There is something wonderful about the naive expectations children possess about fishing. They assume that if they cast their bobber, hook, and worm into a body of water that they will catch a fish. It makes sense. This is what fishing is, after all. Fish eat worms. Fish live in water. It really isn’t that complicated. Why doesn’t everyone do it?
The only angler with a similar level of optimism to a child is the small stream fly fisher.
He can see the breadth of the entire river. Clearly defined riffles, runs, and pools instill a sense of comprehension. The ecosystem is beautifully complex, yet there are a few key variables: one being the opportunistic nature of the trout which compels them to give most flies a nibble. Most fishermen know that they can walk just a little bit beyond that first impulse to stop to get to water that hasn’t been disturbed. This may yield more fish, or at a minimum, more willing fish.
Those aspects of fly fishing on small mountain streams lead to a high level of positivity about the entire endeavor.
Plunge pools are a microcosm of this principle. Moving upstream, the angler’s heart flutters a bit when they glimpse any sort of falling water. Eighteen inches or eighteen feet, the hydrological implications of water going from somewhere higher to somewhere lower in at a steep angle means something good. The result is deeper water, cover, and a funnel of food for the resident trout. For the trout fisher, there is a bullseye for his cast and the assumption of a payoff.

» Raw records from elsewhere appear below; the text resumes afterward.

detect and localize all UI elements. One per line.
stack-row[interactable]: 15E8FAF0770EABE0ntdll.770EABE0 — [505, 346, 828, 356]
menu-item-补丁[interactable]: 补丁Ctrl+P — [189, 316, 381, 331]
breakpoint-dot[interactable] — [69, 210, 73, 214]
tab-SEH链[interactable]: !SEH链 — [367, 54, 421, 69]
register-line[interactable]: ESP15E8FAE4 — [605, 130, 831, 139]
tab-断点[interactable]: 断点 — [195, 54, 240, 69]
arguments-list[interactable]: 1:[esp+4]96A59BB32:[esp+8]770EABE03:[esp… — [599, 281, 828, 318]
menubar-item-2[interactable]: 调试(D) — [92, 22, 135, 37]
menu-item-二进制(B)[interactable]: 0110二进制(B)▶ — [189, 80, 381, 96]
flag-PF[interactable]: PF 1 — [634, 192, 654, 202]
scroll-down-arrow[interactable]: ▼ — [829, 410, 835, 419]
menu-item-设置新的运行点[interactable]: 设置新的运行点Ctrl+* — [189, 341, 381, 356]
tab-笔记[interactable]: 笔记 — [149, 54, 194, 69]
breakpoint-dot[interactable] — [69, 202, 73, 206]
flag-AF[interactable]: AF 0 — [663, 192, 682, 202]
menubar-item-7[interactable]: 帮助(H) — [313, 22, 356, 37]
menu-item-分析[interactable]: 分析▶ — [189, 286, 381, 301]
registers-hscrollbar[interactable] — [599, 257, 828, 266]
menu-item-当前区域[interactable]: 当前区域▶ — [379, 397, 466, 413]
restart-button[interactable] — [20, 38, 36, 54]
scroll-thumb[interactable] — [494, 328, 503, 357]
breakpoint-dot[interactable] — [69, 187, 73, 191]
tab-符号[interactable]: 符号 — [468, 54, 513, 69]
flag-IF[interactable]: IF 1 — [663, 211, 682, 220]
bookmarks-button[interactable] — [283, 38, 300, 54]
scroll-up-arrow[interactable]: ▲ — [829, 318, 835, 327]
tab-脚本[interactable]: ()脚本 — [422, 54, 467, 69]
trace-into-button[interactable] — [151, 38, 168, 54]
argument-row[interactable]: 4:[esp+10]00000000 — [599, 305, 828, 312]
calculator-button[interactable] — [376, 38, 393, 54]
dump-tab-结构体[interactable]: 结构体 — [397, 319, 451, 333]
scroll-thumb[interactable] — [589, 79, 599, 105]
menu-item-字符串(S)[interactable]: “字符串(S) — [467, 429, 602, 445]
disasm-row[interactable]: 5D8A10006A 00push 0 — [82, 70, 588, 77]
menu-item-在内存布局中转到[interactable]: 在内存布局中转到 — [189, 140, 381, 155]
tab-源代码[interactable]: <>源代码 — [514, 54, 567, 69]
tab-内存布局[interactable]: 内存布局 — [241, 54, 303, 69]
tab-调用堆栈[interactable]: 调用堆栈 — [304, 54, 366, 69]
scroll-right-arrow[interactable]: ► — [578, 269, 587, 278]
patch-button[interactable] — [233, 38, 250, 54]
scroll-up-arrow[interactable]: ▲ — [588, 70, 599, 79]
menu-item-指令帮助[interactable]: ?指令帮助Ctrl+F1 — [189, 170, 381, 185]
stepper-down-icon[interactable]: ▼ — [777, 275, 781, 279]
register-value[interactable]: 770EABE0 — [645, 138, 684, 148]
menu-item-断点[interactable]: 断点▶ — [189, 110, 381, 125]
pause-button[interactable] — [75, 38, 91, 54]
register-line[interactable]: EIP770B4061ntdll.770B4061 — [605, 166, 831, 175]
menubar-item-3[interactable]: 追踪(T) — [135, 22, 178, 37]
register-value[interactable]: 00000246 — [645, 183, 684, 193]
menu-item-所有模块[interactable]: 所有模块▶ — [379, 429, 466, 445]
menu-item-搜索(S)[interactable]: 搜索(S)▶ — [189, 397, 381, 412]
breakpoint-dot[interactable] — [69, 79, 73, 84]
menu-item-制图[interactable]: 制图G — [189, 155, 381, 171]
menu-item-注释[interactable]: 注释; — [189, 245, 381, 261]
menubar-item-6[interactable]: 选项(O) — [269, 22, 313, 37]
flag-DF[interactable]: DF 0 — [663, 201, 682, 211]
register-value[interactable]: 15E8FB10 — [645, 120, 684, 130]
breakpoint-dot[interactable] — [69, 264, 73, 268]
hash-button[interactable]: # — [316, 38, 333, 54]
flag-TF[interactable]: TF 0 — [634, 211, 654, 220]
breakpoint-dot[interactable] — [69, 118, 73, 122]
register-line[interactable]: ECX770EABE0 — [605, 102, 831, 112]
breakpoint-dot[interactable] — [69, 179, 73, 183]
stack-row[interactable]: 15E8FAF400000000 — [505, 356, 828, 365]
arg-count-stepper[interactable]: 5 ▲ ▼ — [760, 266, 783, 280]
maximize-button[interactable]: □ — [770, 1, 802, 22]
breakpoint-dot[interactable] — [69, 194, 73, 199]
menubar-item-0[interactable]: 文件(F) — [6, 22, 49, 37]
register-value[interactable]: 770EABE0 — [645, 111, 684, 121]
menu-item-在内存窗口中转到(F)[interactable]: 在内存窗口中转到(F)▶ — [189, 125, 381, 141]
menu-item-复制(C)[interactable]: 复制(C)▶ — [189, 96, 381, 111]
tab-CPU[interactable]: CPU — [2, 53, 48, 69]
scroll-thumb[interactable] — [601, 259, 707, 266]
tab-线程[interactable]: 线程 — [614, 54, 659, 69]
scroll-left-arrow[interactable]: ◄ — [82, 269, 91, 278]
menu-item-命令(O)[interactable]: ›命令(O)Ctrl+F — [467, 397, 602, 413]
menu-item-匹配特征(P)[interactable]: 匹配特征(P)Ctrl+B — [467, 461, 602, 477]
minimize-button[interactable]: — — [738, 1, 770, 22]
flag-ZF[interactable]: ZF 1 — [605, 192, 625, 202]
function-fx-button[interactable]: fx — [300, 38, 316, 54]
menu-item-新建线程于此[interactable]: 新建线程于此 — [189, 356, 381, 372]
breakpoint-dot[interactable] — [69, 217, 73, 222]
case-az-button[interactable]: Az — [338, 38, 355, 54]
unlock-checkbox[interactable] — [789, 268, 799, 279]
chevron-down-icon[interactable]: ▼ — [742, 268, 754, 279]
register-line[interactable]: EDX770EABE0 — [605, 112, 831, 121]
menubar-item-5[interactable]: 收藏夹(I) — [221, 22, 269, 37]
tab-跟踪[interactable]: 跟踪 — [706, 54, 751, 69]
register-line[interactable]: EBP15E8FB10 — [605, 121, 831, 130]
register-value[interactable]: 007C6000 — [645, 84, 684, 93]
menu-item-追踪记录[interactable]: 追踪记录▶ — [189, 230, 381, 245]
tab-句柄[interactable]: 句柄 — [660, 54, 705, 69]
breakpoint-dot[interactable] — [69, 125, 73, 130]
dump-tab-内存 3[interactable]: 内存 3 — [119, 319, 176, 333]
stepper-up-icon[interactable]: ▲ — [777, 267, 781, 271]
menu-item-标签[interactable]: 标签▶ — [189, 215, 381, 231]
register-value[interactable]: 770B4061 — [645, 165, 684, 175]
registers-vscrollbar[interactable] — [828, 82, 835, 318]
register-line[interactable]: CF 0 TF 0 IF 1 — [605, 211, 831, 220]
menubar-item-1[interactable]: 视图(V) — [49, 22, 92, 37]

Certainly there can be some concerns in this moment. Choosing a particular fly pattern isn’t really vital. A nymph may yield a higher chance at a fish seeing the fly, whereas a dry will guarantee the strike is seen. There is an equation to contemplate but it almost always equals out after umpteen calculations. Approach is important. But the stream dictates the number of possibilities. He’ll move from downstream. That is the only reasonable option, with overhanging trees, currents, and rod length setting the precise course.
Once he has been fishing these creeks for a few seasons, all those decisions are hammered out as if by instinct. In the same way slippery boulders and downed limbs are navigated with little thought, plunge pools and similar holes are targeted with automatic confidence.
Perhaps this entire thesis is best illustrated by failure. If there is a bad cast, if the fish is spooked by shadows, if a pool is mysteriously devoid of trout: well, there is another spot just upstream. Like a baseball player after a bad at-bat, shake it off and get out there again. There may be a lesson learned that ought to be put into practice. Just as likely he needs to do the exact same thing again. It is optimism, not certitude, after all.
And that is what makes it enjoyable. 99 fish out of 100 pools is more authentic, more real, more fishing than 100. That never happens, of course. But the house winning keeps him coming back. He can always pop up over one more rise. He can always peer around one more bend. He can always make one more cast. In that pool there will be a feisty brook trout. In that hole there will be a hungry cutthroat. In that hole there will be that brown that has grown fat and hook-jawed, now just waiting for his puffy dry fly to drop into the churning foam of the waterfall.
It really isn’t that complicated. Why doesn’t everyone do it?

Great article.
Thanks, Jeff!
honestly, I get a little annoyed with this notion that small stream fishing and fish are so easy. Maybe I’m a lousy fisherman and I don’t disagree that fly selection doesn’t matter much but at least around here in NC, you have to be very stealthy in clear shallow water…..and that is typically after a couple mile hike to get to the stream and wading looks a lot more like rock climbing. As one friend said after a trip….” It was too much hiking and too little fishing for my taste”….he didn’t say anything about it being easy.
Hi Jon. I agree: it isn’t easy.
But that doesn’t mean we can’t expect great results every time we see a perfect pool.